Association of nucleoid proteins with coding and non-coding segments of the Escherichia coli genome

Abstract

The Escherichia coli chromosome is condensed into an ill-defined structure known as the nucleoid. Nucleoid-associated DNA-binding proteins are involved in maintaining this structure and in mediating chromosome compaction. We have exploited chromatin immunoprecipitation and high-density microarrays to study the binding of three such proteins, FIS, H-NS and IHF, across the E.coli genome in vivo. Our results show that the distribution of these proteins is biased to intergenic parts of the genome, and that the binding profiles overlap. Hence some targets are associated with combinations of bound FIS, H-NS and IHF. In addition, many regions associated with FIS and H-NS are also associated with RNA polymerase.

Figure 1

Genome-wide DNA-binding profiles of FIS, H-NS and IHF. The figure shows results from ChIP-chip experiments that measure profiles of FIS (A), H-NS (B) and IHF (C) binding across the E.coli genome. Binding signals (y-axis) are plotted against the location on the 4.64 Mb E.coli chromosome (x-axis). The positions of the origin and termini of replication are shown.

Figure 2

Association of FIS, H-NS and IHF with known target sites. The figure shows results from ChIP-chip experiments that measure profiles of FIS, H-NS and IHF binding across segments of the E.coli genome that are illustrated schematically below the profile. Binding signals (y-axis) are plotted against the genomic location (x-axis) for two known targets for each factor. Data for FIS binding at adlB and hns are shown in (A), H-NS binding at adiA and fliC are shown in (B) and IHF binding at sucA and carA are shown in (C).

Figure 3

Relationship between the A:T content of microarray probes and binding signal for RNA polymerase, FIS, H-NS and IHF. The figure shows averaged ChIP-chip binding signals for RNA polymerase, FIS, H-NS and IHF at groups of microarray probes (y-axis) sorted by their A:T content (x-axis).

Figure 4

(A–E) Overlap of FIS, H-NS, IHF and RNA polymerase binding signals at some promoters. The figure shows the results from ChIP-chip experiments that measure profiles of binding of RNA polymerase, FIS, H-NS and IHF across the E.coli genome. Binding signals (y-axis) are plotted against the genomic location (x-axis) and data for six intergenic regions are shown.

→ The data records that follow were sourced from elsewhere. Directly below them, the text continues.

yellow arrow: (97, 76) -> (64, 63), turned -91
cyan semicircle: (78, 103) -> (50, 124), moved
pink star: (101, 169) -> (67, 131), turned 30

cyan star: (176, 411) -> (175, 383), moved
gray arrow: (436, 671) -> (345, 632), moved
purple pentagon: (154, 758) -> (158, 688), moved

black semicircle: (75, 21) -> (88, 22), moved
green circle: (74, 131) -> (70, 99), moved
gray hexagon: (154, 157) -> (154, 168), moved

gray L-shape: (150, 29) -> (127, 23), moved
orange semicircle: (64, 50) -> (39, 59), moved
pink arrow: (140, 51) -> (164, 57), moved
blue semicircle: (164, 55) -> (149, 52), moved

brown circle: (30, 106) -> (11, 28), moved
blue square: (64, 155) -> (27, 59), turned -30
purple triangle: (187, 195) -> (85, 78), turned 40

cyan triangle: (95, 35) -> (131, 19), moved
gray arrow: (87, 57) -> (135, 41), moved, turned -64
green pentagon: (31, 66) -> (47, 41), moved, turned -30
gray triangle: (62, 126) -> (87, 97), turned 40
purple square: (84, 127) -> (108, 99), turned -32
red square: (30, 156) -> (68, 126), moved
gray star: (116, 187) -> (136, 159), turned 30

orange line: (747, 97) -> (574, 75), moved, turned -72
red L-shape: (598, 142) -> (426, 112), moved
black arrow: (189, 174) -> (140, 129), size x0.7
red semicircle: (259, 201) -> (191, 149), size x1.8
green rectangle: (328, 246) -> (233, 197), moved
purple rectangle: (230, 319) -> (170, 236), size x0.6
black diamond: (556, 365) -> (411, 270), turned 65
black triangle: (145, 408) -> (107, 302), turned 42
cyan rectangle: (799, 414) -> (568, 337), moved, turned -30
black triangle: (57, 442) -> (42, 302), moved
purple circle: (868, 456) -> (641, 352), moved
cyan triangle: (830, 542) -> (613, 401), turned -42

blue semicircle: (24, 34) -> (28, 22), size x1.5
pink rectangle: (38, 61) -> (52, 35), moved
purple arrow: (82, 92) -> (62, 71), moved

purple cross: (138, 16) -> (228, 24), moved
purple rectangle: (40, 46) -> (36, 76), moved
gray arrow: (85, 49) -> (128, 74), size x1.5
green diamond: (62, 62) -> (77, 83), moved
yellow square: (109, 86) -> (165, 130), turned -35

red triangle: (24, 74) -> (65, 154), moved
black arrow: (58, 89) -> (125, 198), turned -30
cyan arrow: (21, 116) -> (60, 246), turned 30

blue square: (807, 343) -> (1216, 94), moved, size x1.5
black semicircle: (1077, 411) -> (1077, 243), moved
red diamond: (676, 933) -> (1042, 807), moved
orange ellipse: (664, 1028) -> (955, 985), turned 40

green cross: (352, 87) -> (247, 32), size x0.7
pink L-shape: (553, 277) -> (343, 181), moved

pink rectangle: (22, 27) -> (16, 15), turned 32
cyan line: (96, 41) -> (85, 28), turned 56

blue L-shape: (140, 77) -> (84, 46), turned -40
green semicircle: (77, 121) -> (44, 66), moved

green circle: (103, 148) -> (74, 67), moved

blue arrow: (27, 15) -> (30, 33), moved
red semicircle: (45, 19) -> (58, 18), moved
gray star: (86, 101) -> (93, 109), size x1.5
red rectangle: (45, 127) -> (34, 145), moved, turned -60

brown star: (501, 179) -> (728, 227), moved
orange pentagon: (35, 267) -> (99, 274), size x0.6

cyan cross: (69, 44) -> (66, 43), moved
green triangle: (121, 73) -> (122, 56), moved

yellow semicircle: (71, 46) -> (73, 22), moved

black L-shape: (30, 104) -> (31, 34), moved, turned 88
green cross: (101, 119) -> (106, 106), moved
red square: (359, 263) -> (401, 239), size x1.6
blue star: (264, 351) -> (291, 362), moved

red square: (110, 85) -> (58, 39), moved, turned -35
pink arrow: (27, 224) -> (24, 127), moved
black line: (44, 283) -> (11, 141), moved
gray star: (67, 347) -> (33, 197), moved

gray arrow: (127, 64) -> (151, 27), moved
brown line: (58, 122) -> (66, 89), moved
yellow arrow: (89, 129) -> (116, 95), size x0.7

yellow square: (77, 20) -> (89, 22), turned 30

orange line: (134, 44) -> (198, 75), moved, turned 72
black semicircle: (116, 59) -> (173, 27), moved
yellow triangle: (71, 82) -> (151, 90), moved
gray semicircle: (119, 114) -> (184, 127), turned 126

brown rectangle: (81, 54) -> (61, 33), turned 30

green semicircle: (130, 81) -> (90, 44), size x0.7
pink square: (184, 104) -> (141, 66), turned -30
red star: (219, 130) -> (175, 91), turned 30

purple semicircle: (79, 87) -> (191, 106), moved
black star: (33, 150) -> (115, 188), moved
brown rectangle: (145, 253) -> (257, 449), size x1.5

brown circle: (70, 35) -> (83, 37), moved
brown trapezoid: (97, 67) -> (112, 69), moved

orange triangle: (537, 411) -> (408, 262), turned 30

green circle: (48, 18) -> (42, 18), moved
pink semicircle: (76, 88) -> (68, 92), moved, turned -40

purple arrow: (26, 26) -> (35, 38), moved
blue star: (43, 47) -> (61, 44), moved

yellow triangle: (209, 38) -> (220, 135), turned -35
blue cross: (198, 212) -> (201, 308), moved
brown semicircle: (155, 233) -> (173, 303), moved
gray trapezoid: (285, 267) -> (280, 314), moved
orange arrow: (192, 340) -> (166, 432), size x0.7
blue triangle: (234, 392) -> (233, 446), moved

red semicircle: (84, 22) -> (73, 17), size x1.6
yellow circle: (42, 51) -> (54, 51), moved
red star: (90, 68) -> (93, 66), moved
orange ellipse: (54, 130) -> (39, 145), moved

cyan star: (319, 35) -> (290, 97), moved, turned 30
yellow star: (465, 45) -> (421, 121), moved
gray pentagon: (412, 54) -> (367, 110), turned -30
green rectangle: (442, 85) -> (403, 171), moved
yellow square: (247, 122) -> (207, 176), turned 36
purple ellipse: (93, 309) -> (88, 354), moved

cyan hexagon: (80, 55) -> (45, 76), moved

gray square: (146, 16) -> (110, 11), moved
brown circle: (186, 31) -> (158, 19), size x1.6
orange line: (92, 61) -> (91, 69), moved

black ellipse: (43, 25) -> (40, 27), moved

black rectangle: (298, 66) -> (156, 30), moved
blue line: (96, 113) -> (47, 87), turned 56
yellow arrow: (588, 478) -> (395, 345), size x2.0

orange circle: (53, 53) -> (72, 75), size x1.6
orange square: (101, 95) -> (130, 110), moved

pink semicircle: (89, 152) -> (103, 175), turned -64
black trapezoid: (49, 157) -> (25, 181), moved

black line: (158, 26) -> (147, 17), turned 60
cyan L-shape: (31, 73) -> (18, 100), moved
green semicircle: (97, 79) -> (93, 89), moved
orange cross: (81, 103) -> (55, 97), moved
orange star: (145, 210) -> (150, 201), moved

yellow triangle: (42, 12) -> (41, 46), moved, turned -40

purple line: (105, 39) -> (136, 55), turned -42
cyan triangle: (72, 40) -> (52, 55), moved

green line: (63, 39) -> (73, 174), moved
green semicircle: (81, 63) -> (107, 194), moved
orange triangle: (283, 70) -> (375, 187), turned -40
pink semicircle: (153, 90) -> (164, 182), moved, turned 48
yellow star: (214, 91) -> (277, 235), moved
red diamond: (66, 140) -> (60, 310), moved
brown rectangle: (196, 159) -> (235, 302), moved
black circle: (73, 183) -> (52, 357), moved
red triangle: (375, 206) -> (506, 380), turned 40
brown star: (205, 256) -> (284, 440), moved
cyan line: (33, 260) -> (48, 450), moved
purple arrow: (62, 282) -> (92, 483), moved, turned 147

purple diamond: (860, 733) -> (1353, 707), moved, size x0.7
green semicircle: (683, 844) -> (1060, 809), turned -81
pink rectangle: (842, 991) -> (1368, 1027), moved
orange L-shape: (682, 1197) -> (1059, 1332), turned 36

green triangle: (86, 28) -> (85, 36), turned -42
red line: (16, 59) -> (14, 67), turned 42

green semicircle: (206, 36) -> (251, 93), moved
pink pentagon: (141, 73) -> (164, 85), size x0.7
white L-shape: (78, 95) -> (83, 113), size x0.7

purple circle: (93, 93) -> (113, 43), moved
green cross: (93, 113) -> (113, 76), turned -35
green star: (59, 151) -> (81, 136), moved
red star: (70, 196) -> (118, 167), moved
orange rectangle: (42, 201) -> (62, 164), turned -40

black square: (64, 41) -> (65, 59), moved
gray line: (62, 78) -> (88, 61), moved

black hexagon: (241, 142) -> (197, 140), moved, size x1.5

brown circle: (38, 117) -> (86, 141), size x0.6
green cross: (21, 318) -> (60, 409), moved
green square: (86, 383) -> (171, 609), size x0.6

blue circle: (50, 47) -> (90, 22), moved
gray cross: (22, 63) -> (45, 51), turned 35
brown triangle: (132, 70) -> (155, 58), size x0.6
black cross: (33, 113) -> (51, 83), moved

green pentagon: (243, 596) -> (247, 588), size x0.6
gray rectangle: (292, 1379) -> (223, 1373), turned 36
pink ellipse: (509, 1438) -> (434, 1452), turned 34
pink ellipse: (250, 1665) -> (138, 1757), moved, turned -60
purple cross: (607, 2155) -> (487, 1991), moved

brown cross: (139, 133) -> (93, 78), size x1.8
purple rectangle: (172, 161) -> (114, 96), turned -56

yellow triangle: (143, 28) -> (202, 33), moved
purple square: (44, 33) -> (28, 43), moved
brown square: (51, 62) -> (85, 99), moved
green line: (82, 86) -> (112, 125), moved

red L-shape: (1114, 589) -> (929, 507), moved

The binding signals for RNA polymerase, FIS, H-NS and IHF are illustrated in blue, green, cyan and red, respectively.

Figure 5

Association of FIS, H-NS, IHF and RNA polymerase with coding sections of the genome. The figure shows results from ChIP-chip experiments that measure profiles of binding of RNA polymerase, FIS, H-NS and IHF across the E.coli genome. Binding signals (y-axis) are plotted against the genomic location (x-axis) and data for six coding regions are shown. The binding signals for RNA polymerase, FIS, H-NS and IHF are illustrated in blue, green, cyan and red, respectively.

Figure 6

Effect of transcription on the binding of nucleoid-associated proteins to the lac operon. (A) RNA polymerase occupancy of lacZ (closed diamonds), lacY (open squares) or lacA (open triangles) measured by ChIP at intervals (shown on the x-axis) after the addition of IPTG to growing E.coli cultures. (B) RNA polymerase, FIS, IHF and H-NS binding to targets within lacZ, lacY and lacA measured by ChIP, 4 min after the addition of IPTG. Results are shown as ratios of the signal generated ± IPTG.

Figure 7

Changes in FIS and H-NS binding induced by salicylic acid. The figure shows results from ChIP-chip experiments that measure changes in the binding profiles of FIS and H-NS across the genome of E.coli cells that were treated with salicylic acid. The figure shows data for the mar operon (A) and the flg operon (B), which are activated and repressed by salicylic acid, respectively.

Figure 8

Fractionation of the E.coli genome. The figure illustrates the results of an experiment in which phenol–chloroform extraction was used to fractionate formaldehyde cross-linked E.coli nucleoprotein. A microarray was used to compare DNA present in the aqueous phase, following phenol–chloroform extraction, to a control ‘input’ DNA sample. The panel shows the relationship between signal intensity at each probe and the binding of RNA polymerase (A), FIS (B), H-NS (C) or IHF (D) at that locus measured by ChIP-chip.